Le film oscille constamment entre comédie (au vinaigre, bien sûr) et drame, servi par des performance exceptionnelles: celle de Wallace Beery pour commencer, j'ai un problème sérieux avec le bonhomme, mais c'était un grand acteur. Et ici meilleur que jamais... M'est avis que Cukor s'est mis en tête d'utiliser la personnalité de chaque acteur au maximum, et chaque personnage prend du même coup une vérité impressionnante. Donc oui, le film est bavard, mais c'est un bavardage salutaire... Et le courage de Marie Dressler qui joue quasiment son propre rôle, et celui de John Barrymore qui interprète un acteur has-been, lessivé par le parlant, surnommé "The great profile" (il n'en a qu'un, ajoute-t-on) et devenu alcoolique et consommateur de petites jeunes femmes, a quelque chose de stupéfiant...

Le film en devient presque la naissance à lui tout seul du style de Cukor, cette tendance à constamment confondre la comédie et le drame, derrière une classe de façade, et à croquer avec un talent fou les femmes: qu'elles soient de la génération d'avant celle d'avant (Dressler), parvenue en couchant (Harlow), déconnectée des réalités à force de luxe (Burke, et ses préparatifs névrotiques pour la soirée!), trahie et souffrant en silence (Morley), ou à l'aube d'une vie qu'elle va s'empresser de gâcher (Evans)... L'Amérique de 1933, vue à travers ses femmes.

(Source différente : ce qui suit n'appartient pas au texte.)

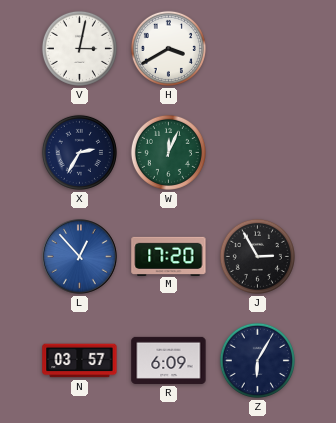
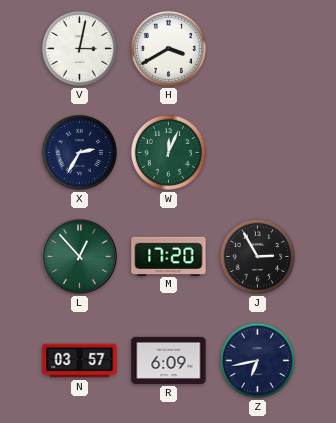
L dial: blue -> green
Z: 6:05 -> 6:43
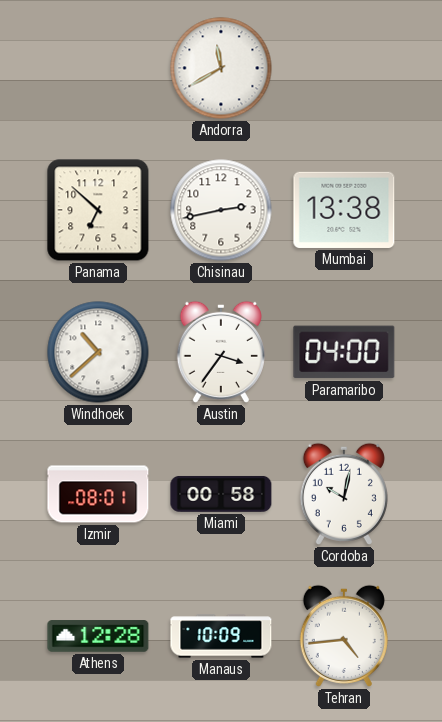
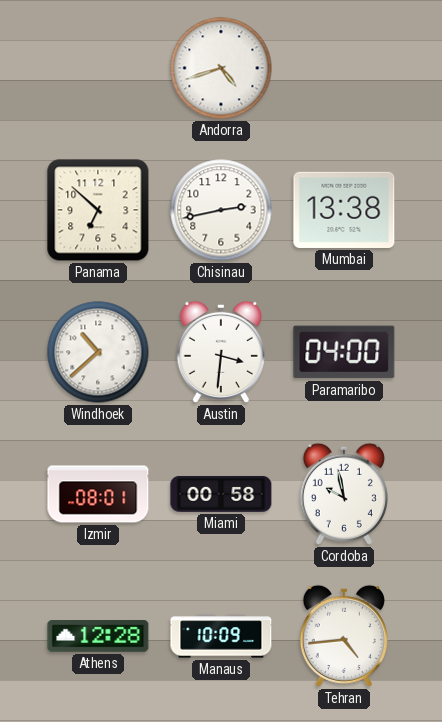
Andorra: 11:40 -> 4:42
Austin: 3:36 -> 3:31
Cordoba: 10:02 -> 9:58
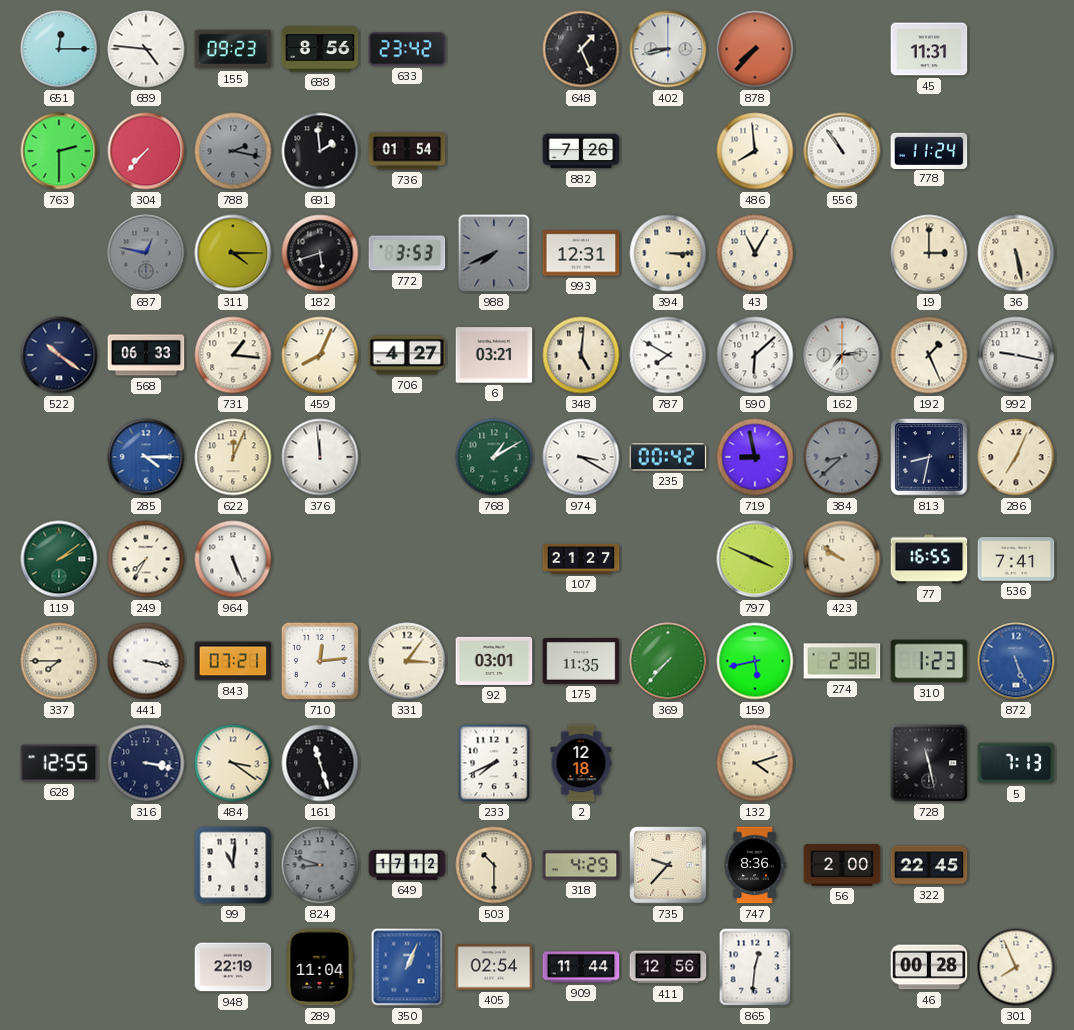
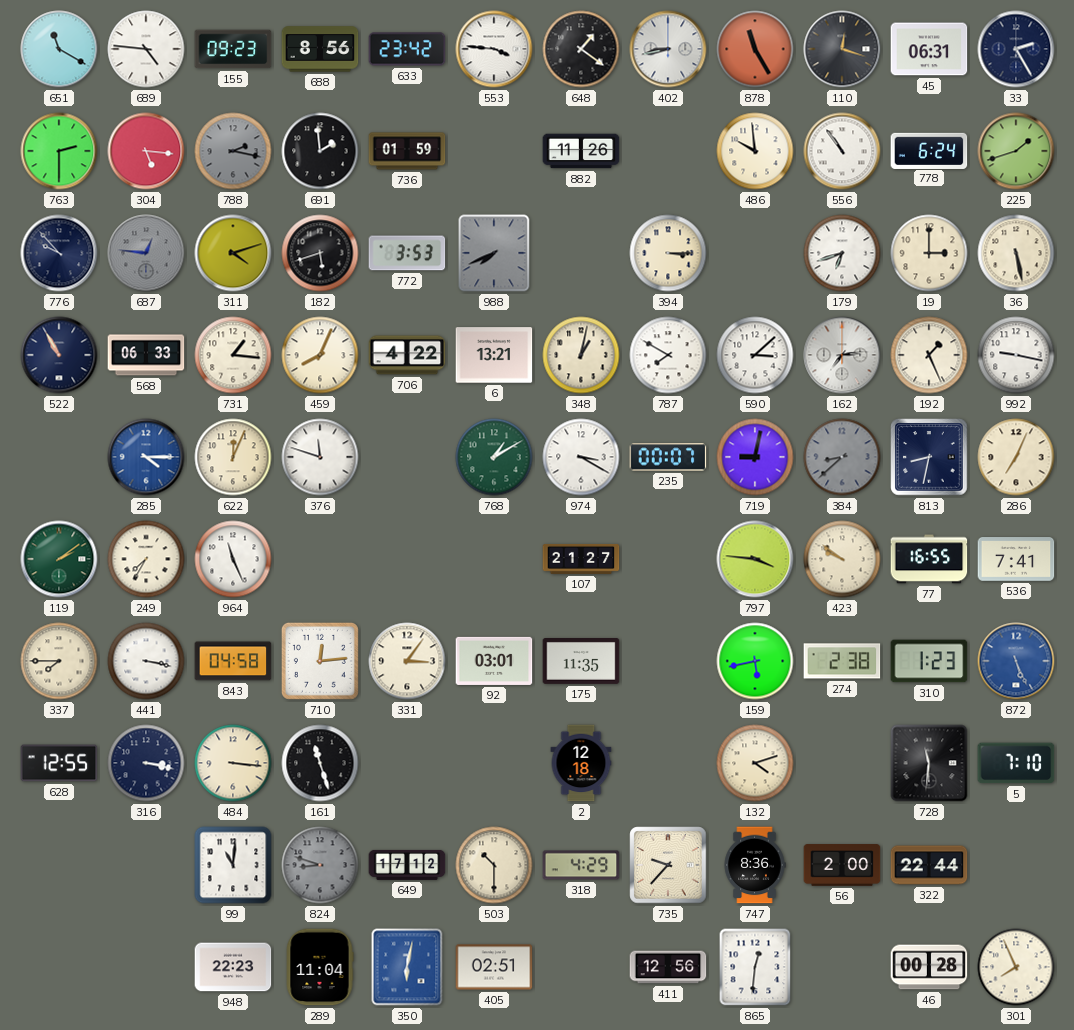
651: 12:15 -> 11:20
553: none -> 3:46
648: 1:26 -> 1:21
878: 7:37 -> 11:25
110: none -> 12:18
45: 11:31 -> 06:31
33: none -> 2:25
304: 7:37 -> 5:16
736: 01:54 -> 01:59
882: 7:26 -> 11:26
486: 7:59 -> 9:59
778: 11:24 -> 6:24
225: none -> 1:42
776: none -> 9:53
687: 12:47 -> 12:46
311: 4:15 -> 4:12
993: 12:31 -> none
43: 11:05 -> none
179: none -> 6:42
522: 10:21 -> 10:55
706: 4:27 -> 4:22
6: 03:21 -> 13:21
348: 5:01 -> 1:02
590: 6:08 -> 3:08
376: 11:59 -> 11:48
235: 00:42 -> 00:07
719: 8:58 -> 9:02
964: 5:26 -> 11:26
797: 3:49 -> 3:46
843: 07:21 -> 04:58
369: 7:37 -> none
484: 3:21 -> 3:16
233: 7:41 -> none
728: 11:28 -> 11:31
5: 7:13 -> 7:10
322: 22:45 -> 22:44
948: 22:19 -> 22:23
350: 1:04 -> 6:02
405: 02:54 -> 02:51
909: 11:44 -> none
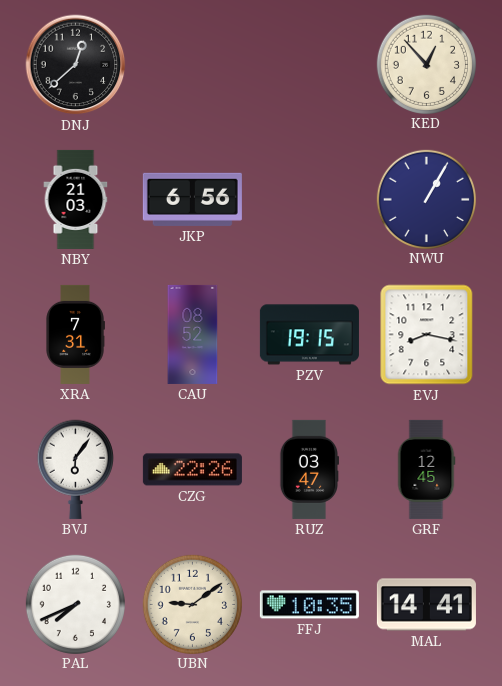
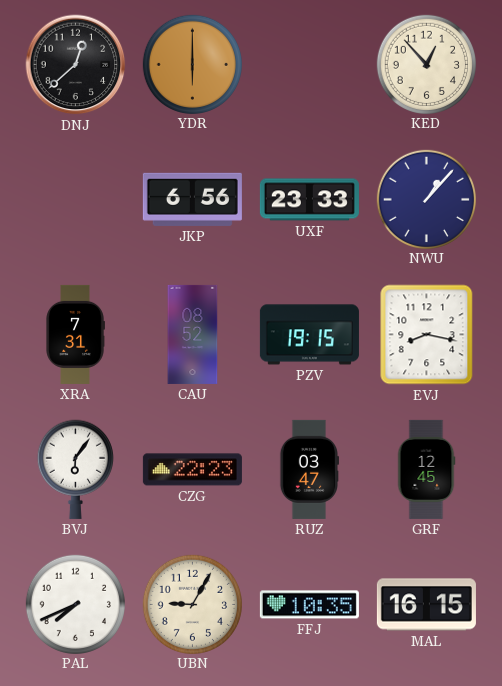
YDR: none -> 6:00
NBY: 21:03 -> none
UXF: none -> 23:33
NWU: 1:05 -> 1:07
CZG: 22:26 -> 22:23
UBN: 9:09 -> 9:05
MAL: 14:41 -> 16:15
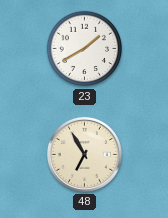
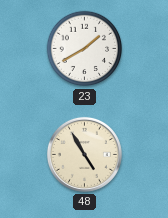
48: 6:55 -> 4:55
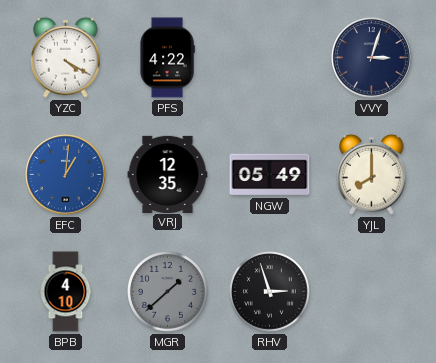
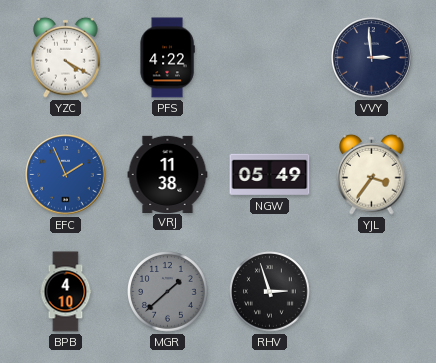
VVY: 3:03 -> 2:59
EFC: 1:01 -> 1:56
VRJ: 12:35 -> 11:38
YJL: 8:00 -> 3:36
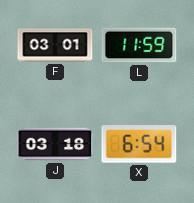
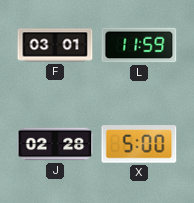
J: 03:18 -> 02:28
X: 6:54 -> 5:00
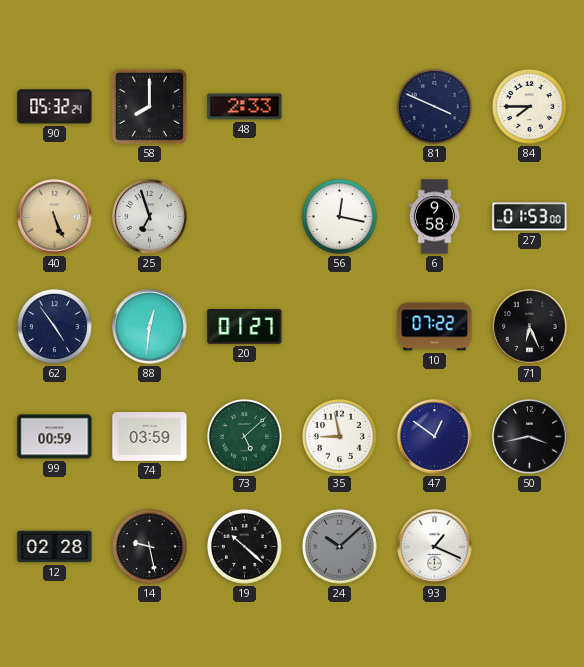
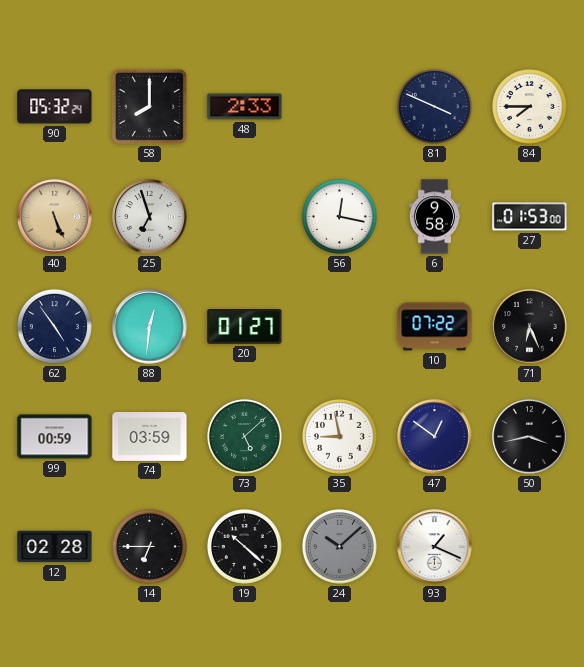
14: 9:28 -> 6:45
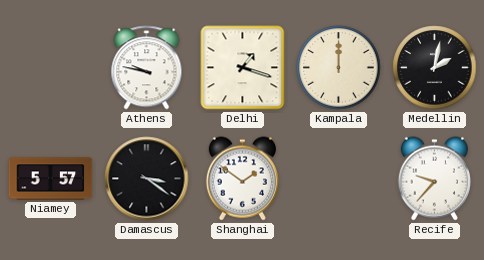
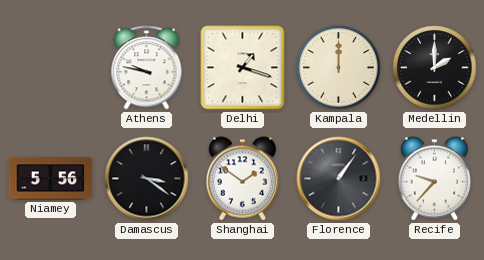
Medellin: 2:02 -> 2:00
Niamey: 5:57 -> 5:56
Florence: none -> 1:06
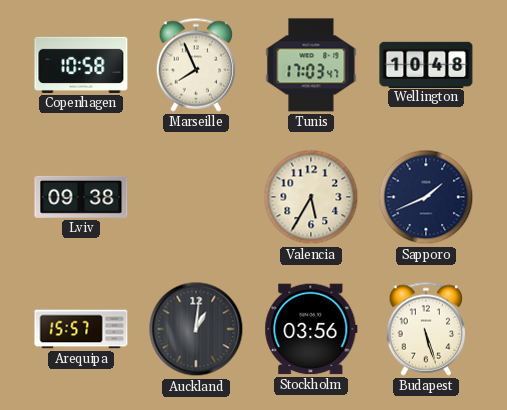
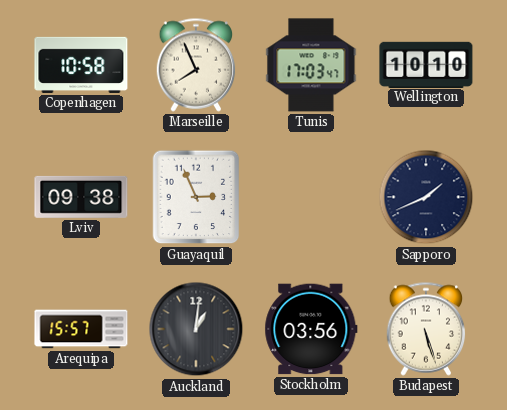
Wellington: 10:48 -> 10:10
Guayaquil: none -> 2:56
Valencia: 5:35 -> none
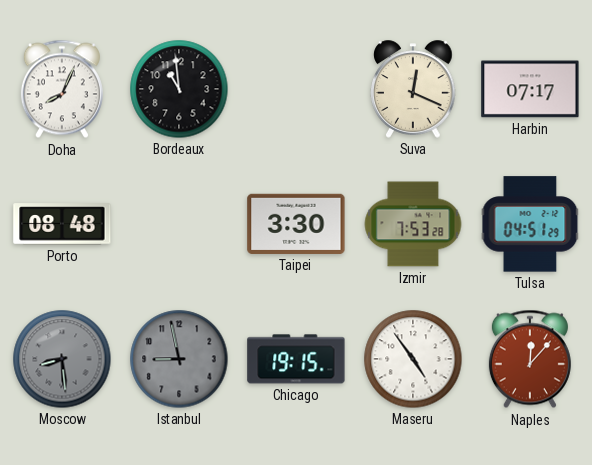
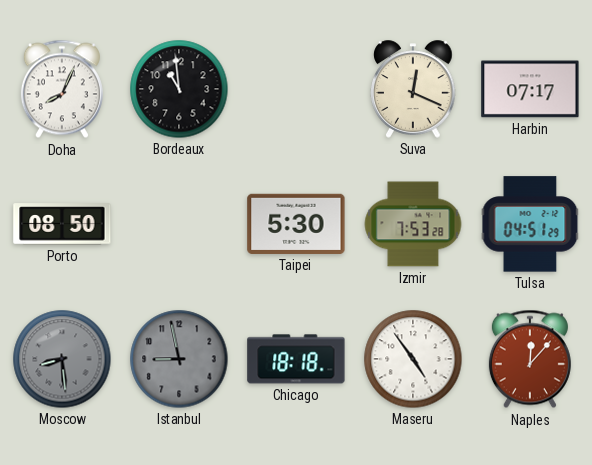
Porto: 08:48 -> 08:50
Taipei: 3:30 -> 5:30
Chicago: 19:15 -> 18:18
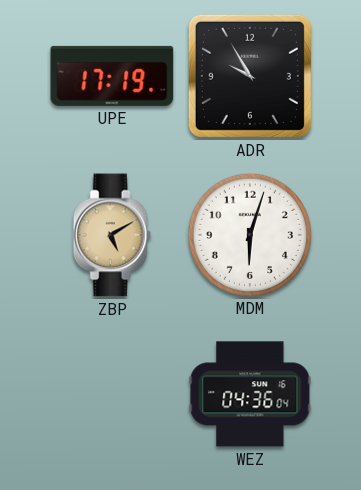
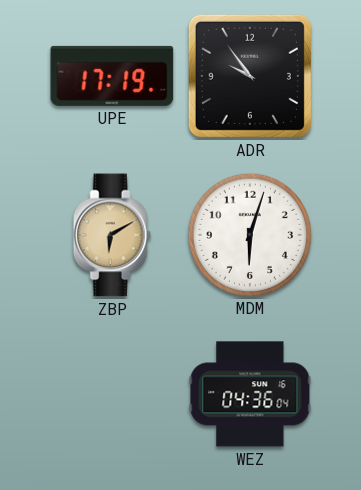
ADR: 9:55 -> 9:54
ZBP: 5:10 -> 6:10
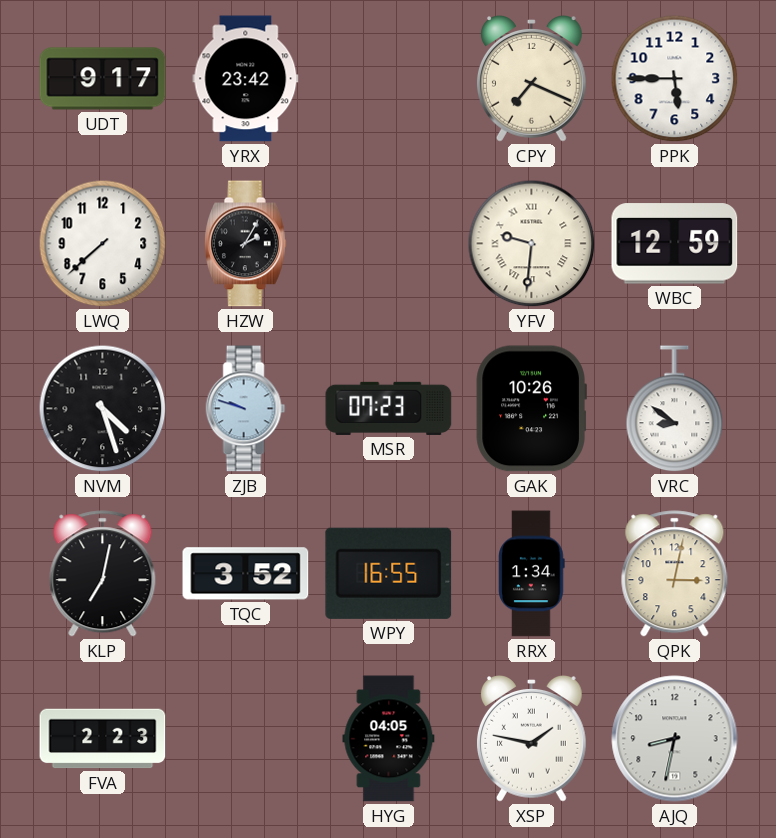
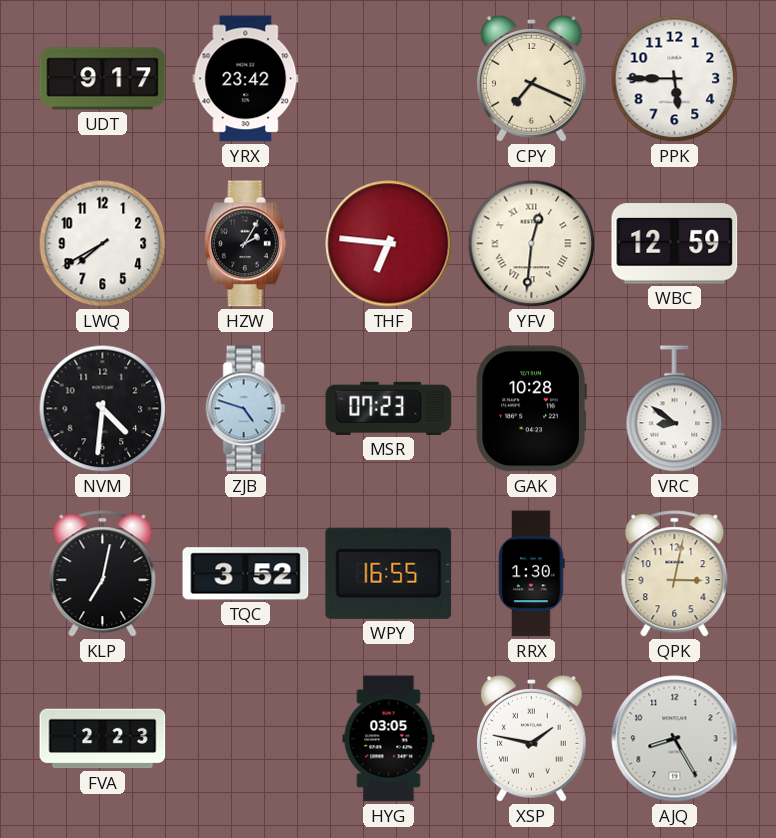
LWQ: 7:38 -> 7:40
THF: none -> 6:46
YFV: 9:31 -> 12:31
NVM: 4:27 -> 4:31
ZJB: 9:48 -> 4:48
GAK: 10:26 -> 10:28
RRX: 1:34 -> 1:30
HYG: 04:05 -> 03:05
AJQ: 8:32 -> 8:25
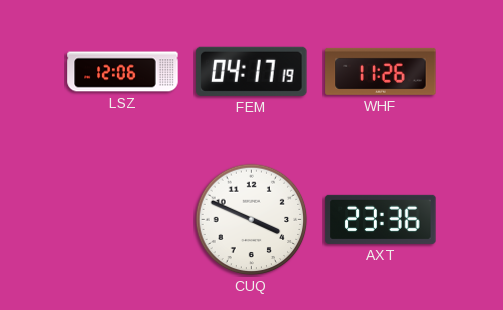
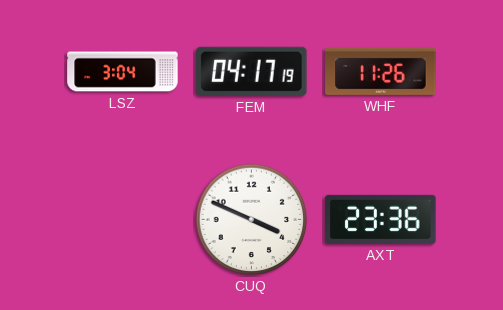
LSZ: 12:06 -> 3:04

N'empêche que le meilleur moment du film reste, vers la fin, un échange légendaire entre Harlow et Dressler: 

Harlow: I was reading a book the other day (je lisais un livre, l'autre jour)

Marie Dressler ne dit rien, mais s'arrête d'avancer, médusée...

Dressler: Reading a book?? (un livre??)

Harlow: Yes, it's all about civilisation or something, (...) do you know that the guy said that machinery is going to take the place of every profession? (Oui, un livre sur la civilisation ou quelque chose comme ça... Vous savez que le type disait que les machines vont bientôt replacer toutes les professions?)

Dressler: Oh, my dear, (elle la regarde des pieds à la tête) that's something you need never worry about! (Ma chère vous n'avez aucun raison de vous en inquiéter)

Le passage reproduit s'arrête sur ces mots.